PROBLEM DESCRIPTION:
Among the entries below, how many lines have the word "chevron"? Answer only with the number.

SUPPLIED MATERIAL Start Marker

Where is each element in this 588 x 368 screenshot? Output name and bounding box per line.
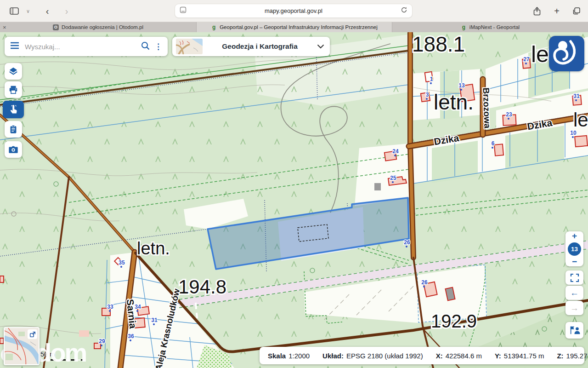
geoportal-favicon: g xyxy=(461,24,467,30)
svg-text:letn.: letn. xyxy=(137,239,170,258)
svg-text:26: 26 xyxy=(404,239,410,246)
svg-text:192.9: 192.9 xyxy=(431,311,477,331)
search-panel: ⋮ xyxy=(5,37,168,56)
map-theme-panel[interactable]: Geodezja i Kartografia xyxy=(172,37,330,56)
base-map[interactable]: 188.1 194.8 192.9 letn. letn. letn. letn… xyxy=(0,32,588,368)
map-viewport[interactable]: 188.1 194.8 192.9 letn. letn. letn. letn… xyxy=(0,32,588,368)
screen: ∨ ‹ › mapy.geoportal.gov.pl + × xyxy=(0,0,588,368)
tab-title: Geoportal.gov.pl – Geoportal Infrastrukt… xyxy=(220,24,378,30)
browser-toolbar: ∨ ‹ › mapy.geoportal.gov.pl + xyxy=(0,0,588,22)
svg-text:3: 3 xyxy=(426,92,429,98)
zoom-panel: + 13 − xyxy=(565,231,583,266)
y-label: Y: xyxy=(495,352,501,360)
svg-text:letn.: letn. xyxy=(573,109,588,131)
url-bar[interactable]: mapy.geoportal.gov.pl xyxy=(175,4,413,18)
svg-text:36: 36 xyxy=(128,333,134,339)
minimap-external-link-icon[interactable] xyxy=(28,329,37,339)
svg-text:35: 35 xyxy=(119,259,125,266)
search-input[interactable] xyxy=(24,42,136,51)
svg-text:Brzozowa: Brzozowa xyxy=(481,87,492,129)
tab-strip: × O Dodawanie ogłoszenia | Otodom.pl g G… xyxy=(0,22,588,32)
svg-text:31: 31 xyxy=(573,93,580,99)
svg-text:letn.: letn. xyxy=(434,90,474,114)
reload-icon[interactable] xyxy=(401,6,407,15)
overview-minimap[interactable] xyxy=(4,327,40,365)
share-icon[interactable] xyxy=(531,5,543,17)
sidebar-chevron-icon[interactable]: ∨ xyxy=(22,5,34,17)
svg-text:26: 26 xyxy=(421,279,428,286)
page-icon xyxy=(180,6,187,15)
otodom-favicon: O xyxy=(53,24,59,30)
svg-text:23: 23 xyxy=(506,111,512,118)
theme-title: Geodezja i Kartografia xyxy=(207,42,312,51)
svg-text:6: 6 xyxy=(492,140,495,147)
zoom-out-button[interactable]: − xyxy=(572,259,577,265)
tab-overview-icon[interactable] xyxy=(571,5,582,17)
x-label: X: xyxy=(436,352,443,360)
url-text: mapy.geoportal.gov.pl xyxy=(187,7,401,14)
geoportal-logo[interactable] xyxy=(549,36,584,71)
y-value: 513941.75 m xyxy=(504,352,544,360)
menu-icon[interactable] xyxy=(10,42,19,51)
tab-close-icon[interactable]: × xyxy=(3,24,6,31)
sidebar-toggle-icon[interactable] xyxy=(8,5,20,17)
fullscreen-button[interactable] xyxy=(565,270,583,285)
more-options-icon[interactable]: ⋮ xyxy=(154,42,162,52)
scale-value: 1:2000 xyxy=(288,352,310,360)
x-value: 422584.6 m xyxy=(446,352,482,360)
svg-text:194.8: 194.8 xyxy=(178,276,226,298)
clipboard-button[interactable] xyxy=(5,121,22,138)
svg-text:27: 27 xyxy=(523,56,530,63)
search-icon[interactable] xyxy=(141,41,150,52)
history-back-button[interactable]: ← xyxy=(565,286,583,300)
print-button[interactable] xyxy=(5,81,22,98)
tab-title: iMapNext - Geoportal xyxy=(469,24,520,30)
svg-text:31: 31 xyxy=(151,317,158,323)
z-label: Z: xyxy=(557,352,563,360)
svg-text:25: 25 xyxy=(390,175,396,181)
svg-text:13: 13 xyxy=(458,82,465,89)
svg-text:33: 33 xyxy=(107,304,113,310)
tab-title: Dodawanie ogłoszenia | Otodom.pl xyxy=(62,24,143,30)
crs-label: Układ: xyxy=(322,352,344,360)
zoom-level-badge: 13 xyxy=(568,242,581,256)
tab-imapnext[interactable]: g iMapNext - Geoportal xyxy=(392,22,588,32)
crs-value: EPSG 2180 (układ 1992) xyxy=(346,352,423,360)
svg-text:24: 24 xyxy=(392,148,399,155)
svg-text:1: 1 xyxy=(430,76,433,82)
touch-select-button[interactable] xyxy=(3,101,24,118)
forward-button[interactable]: › xyxy=(61,5,73,17)
new-tab-button[interactable]: + xyxy=(551,5,563,17)
theme-thumbnail xyxy=(176,39,203,54)
svg-text:188.1: 188.1 xyxy=(412,32,465,56)
zoom-in-button[interactable]: + xyxy=(572,233,577,239)
tab-otodom[interactable]: × O Dodawanie ogłoszenia | Otodom.pl xyxy=(0,22,196,32)
status-bar: Skala1:2000 Układ:EPSG 2180 (układ 1992)… xyxy=(260,347,584,364)
geoportal-favicon: g xyxy=(211,24,217,30)
svg-text:10: 10 xyxy=(570,130,577,136)
feedback-person-button[interactable] xyxy=(565,322,583,339)
layers-button[interactable] xyxy=(5,63,22,80)
z-value: 195.27 xyxy=(566,352,588,360)
svg-text:34: 34 xyxy=(135,304,141,310)
camera-button[interactable] xyxy=(5,141,22,158)
scale-label: Skala xyxy=(268,352,286,360)
svg-text:29: 29 xyxy=(99,338,105,345)
tab-geoportal[interactable]: g Geoportal.gov.pl – Geoportal Infrastru… xyxy=(196,22,392,32)
history-forward-button[interactable]: → xyxy=(565,301,583,315)
chevron-down-icon[interactable] xyxy=(317,42,324,51)
back-button[interactable]: ‹ xyxy=(41,5,53,17)
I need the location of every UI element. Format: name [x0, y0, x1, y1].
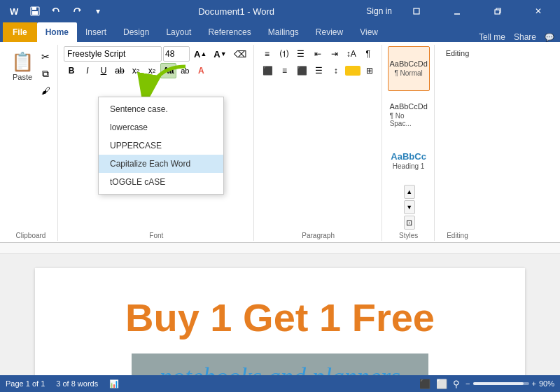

SUPPLIED MATERIAL End Marker

THE COMPLETED TASK:
2